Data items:
[Start of Attachment]
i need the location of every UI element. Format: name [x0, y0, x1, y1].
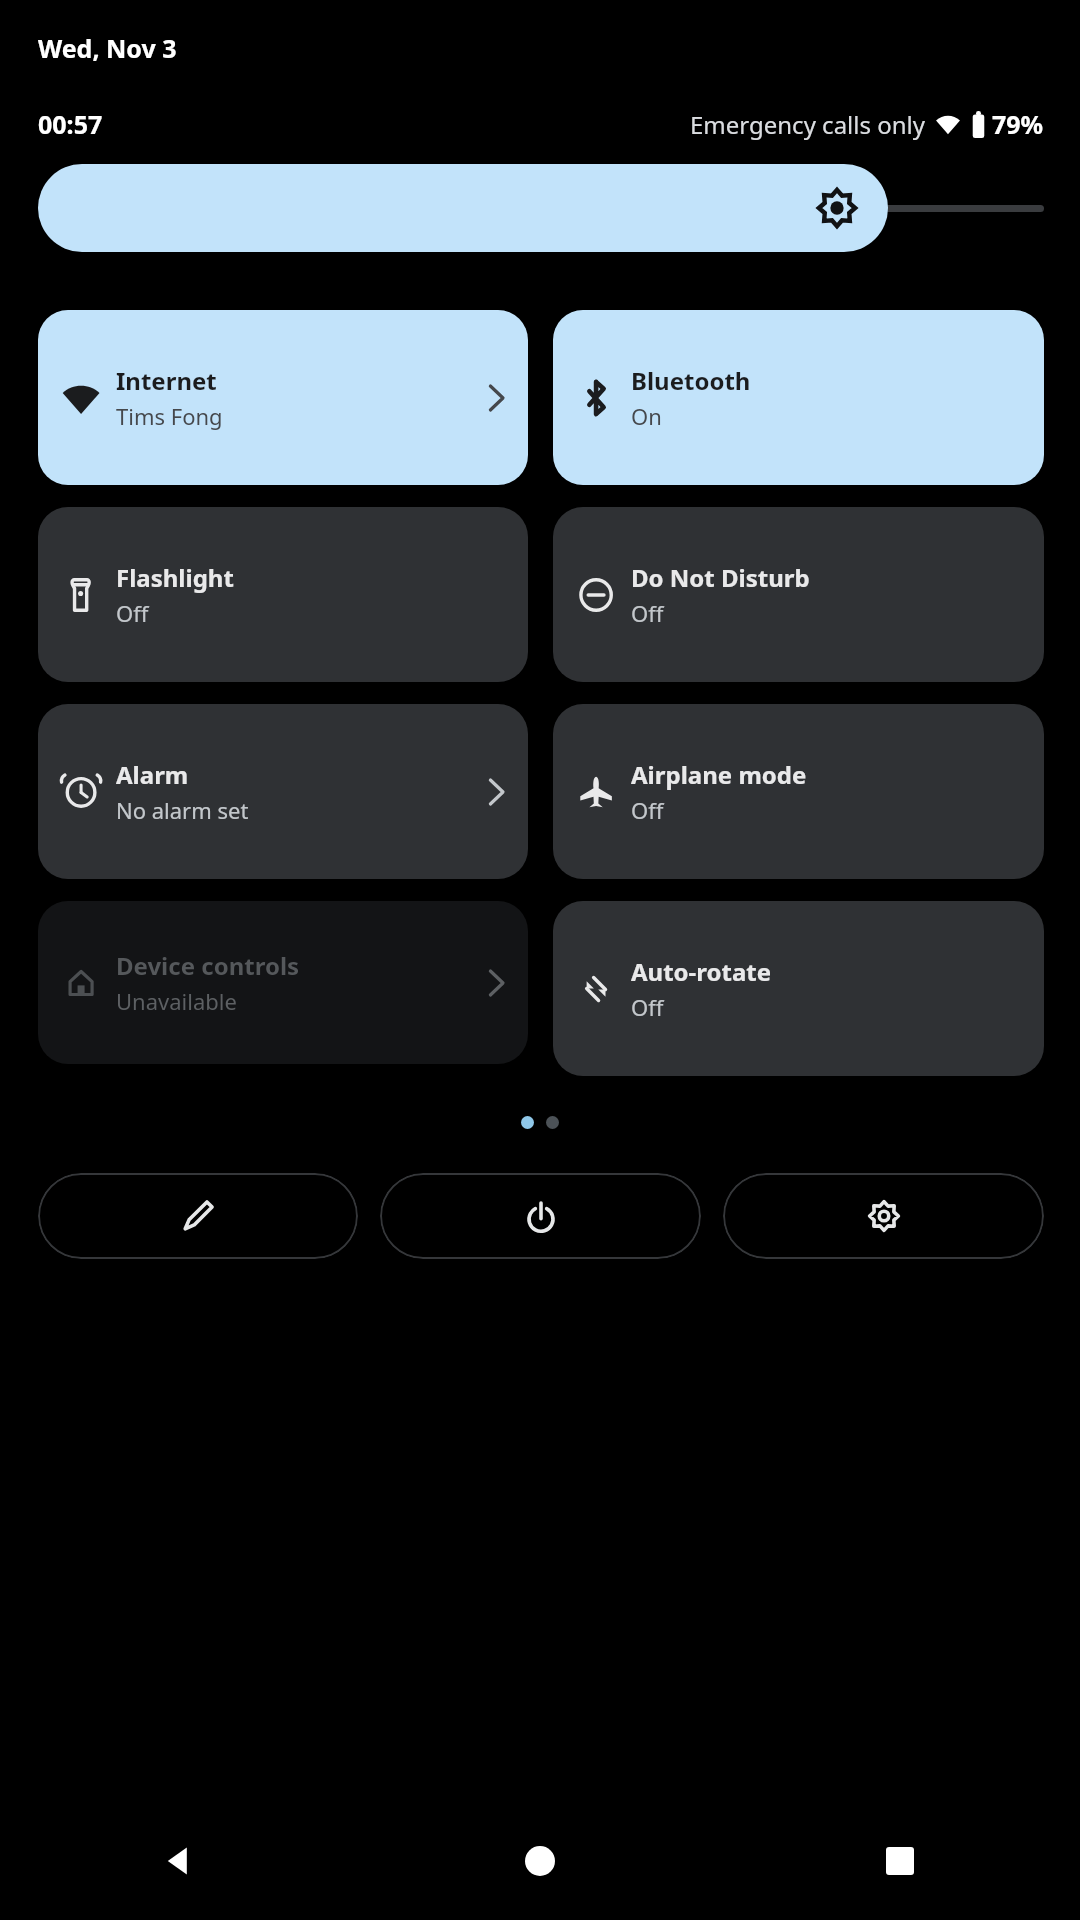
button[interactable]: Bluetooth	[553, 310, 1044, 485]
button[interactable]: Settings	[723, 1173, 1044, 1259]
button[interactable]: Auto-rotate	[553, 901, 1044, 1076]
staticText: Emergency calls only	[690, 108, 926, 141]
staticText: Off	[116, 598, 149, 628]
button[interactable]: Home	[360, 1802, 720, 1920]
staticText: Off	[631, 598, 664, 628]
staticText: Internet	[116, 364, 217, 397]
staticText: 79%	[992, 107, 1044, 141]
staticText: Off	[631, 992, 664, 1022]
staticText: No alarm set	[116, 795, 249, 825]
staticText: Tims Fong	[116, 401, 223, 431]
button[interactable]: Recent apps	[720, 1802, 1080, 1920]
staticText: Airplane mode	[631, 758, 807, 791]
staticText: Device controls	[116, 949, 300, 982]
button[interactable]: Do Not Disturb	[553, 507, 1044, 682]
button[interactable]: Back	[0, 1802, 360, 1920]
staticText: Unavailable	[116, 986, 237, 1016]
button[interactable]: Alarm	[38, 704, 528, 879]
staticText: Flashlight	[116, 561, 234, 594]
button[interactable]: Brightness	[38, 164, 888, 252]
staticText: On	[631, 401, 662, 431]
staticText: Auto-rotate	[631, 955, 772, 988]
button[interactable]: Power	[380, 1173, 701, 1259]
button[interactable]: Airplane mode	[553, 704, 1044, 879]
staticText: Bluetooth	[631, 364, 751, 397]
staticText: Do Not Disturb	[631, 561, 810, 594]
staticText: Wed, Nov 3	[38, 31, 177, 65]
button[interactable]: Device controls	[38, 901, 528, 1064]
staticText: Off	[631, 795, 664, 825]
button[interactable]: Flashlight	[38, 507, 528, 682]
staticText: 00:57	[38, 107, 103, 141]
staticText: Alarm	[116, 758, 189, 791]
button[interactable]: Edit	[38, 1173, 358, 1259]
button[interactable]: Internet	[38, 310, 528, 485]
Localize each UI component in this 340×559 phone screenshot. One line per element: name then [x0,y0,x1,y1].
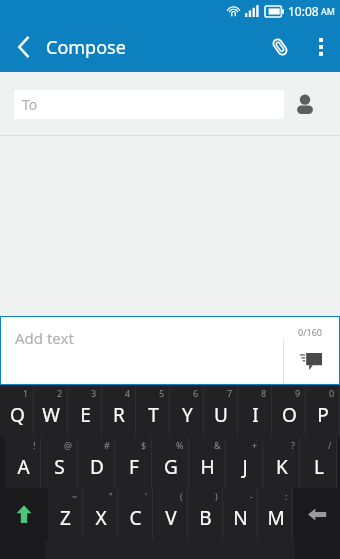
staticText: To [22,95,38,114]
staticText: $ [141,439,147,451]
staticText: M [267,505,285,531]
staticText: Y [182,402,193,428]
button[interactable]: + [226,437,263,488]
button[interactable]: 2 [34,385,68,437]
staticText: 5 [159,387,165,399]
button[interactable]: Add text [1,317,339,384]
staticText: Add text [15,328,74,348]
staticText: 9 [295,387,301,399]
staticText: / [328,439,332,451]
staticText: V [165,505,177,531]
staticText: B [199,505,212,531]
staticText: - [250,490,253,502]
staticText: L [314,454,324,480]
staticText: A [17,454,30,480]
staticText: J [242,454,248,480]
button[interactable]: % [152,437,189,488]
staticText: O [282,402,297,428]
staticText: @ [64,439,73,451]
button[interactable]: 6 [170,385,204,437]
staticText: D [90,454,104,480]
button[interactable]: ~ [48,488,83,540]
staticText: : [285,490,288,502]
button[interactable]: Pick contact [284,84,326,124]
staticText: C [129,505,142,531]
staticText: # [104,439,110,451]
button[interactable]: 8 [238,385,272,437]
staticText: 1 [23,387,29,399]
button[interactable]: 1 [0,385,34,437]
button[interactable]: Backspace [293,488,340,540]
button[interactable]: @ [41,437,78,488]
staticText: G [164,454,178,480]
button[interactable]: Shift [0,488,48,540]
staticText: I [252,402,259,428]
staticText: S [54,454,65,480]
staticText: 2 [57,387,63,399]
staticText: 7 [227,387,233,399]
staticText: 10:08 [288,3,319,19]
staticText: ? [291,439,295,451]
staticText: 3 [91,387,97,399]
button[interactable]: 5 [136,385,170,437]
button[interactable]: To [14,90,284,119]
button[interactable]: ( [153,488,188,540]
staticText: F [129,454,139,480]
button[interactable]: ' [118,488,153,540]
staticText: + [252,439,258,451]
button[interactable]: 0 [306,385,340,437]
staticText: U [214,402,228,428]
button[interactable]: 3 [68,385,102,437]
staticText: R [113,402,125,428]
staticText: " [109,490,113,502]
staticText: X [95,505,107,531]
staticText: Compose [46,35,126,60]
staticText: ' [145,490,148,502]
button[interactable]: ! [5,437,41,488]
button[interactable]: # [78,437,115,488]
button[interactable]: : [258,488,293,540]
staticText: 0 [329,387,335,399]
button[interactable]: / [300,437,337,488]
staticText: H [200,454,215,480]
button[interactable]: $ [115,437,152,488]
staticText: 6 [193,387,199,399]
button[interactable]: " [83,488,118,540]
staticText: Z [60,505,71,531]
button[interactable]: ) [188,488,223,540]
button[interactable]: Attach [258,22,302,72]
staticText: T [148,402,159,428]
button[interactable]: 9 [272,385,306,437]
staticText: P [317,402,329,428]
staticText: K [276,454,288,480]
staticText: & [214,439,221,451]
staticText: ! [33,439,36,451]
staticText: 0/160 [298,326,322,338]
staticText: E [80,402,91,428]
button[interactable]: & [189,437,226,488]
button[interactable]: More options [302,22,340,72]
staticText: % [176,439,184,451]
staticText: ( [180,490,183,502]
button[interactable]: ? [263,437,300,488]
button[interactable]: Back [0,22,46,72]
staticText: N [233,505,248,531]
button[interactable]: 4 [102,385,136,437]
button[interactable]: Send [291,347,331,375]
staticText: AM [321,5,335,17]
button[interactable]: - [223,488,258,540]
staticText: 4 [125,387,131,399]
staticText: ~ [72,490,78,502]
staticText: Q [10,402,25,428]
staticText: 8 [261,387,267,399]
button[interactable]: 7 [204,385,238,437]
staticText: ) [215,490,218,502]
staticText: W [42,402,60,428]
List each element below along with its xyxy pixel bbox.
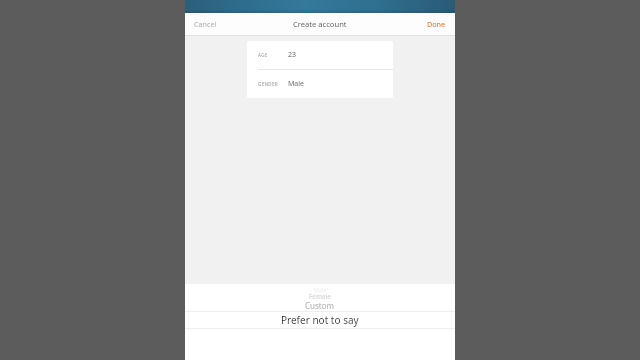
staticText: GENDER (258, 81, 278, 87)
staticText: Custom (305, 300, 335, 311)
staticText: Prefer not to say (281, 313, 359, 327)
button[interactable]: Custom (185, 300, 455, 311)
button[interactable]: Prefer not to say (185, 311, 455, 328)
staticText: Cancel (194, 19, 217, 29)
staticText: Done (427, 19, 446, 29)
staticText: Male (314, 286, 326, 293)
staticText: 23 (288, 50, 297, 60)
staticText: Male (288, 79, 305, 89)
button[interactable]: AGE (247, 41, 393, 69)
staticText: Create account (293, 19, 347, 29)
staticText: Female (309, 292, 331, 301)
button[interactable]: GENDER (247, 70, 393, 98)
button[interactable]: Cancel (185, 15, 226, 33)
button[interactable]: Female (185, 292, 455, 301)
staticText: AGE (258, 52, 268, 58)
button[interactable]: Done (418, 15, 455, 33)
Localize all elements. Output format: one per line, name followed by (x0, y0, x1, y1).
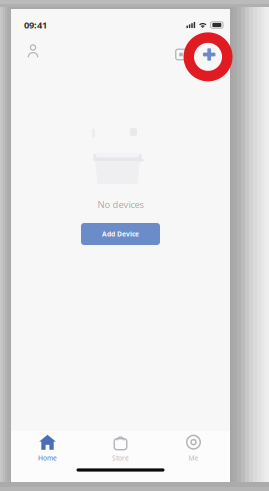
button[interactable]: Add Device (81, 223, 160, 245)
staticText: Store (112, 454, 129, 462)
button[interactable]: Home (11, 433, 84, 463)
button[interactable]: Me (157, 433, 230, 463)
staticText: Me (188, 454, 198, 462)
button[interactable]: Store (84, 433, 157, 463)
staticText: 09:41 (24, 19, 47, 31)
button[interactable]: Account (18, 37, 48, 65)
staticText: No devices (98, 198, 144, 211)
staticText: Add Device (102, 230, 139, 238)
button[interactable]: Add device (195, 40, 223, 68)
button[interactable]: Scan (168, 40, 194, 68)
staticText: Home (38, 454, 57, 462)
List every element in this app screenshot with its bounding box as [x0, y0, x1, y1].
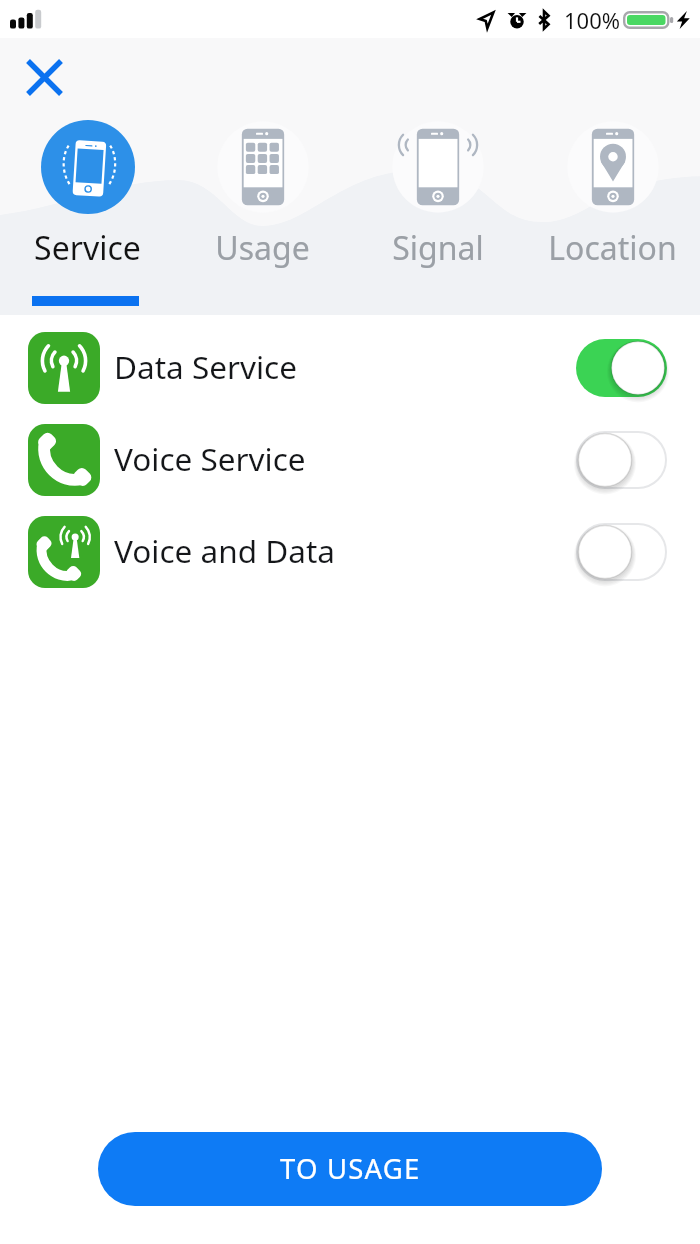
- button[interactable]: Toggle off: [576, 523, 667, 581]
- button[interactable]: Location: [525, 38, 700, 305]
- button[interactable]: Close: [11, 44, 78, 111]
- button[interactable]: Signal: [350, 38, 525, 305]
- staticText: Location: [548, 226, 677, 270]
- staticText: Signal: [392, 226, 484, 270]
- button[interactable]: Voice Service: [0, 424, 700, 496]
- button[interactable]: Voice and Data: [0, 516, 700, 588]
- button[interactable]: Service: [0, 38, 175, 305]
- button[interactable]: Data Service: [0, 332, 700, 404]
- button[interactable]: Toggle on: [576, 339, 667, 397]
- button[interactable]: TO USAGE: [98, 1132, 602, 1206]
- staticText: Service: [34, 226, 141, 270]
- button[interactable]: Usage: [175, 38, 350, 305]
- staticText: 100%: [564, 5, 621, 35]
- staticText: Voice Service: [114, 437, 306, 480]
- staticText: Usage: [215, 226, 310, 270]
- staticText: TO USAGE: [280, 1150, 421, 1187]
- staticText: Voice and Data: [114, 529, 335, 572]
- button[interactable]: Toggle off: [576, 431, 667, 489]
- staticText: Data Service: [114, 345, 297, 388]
[End of Attachment]
EXERCISE OBJECTIVE: Where a line of the data contains "Prefer", copy that line.

RESULT:
staticText: Prefer not to say (281, 313, 359, 327)
button[interactable]: Prefer not to say (185, 311, 455, 328)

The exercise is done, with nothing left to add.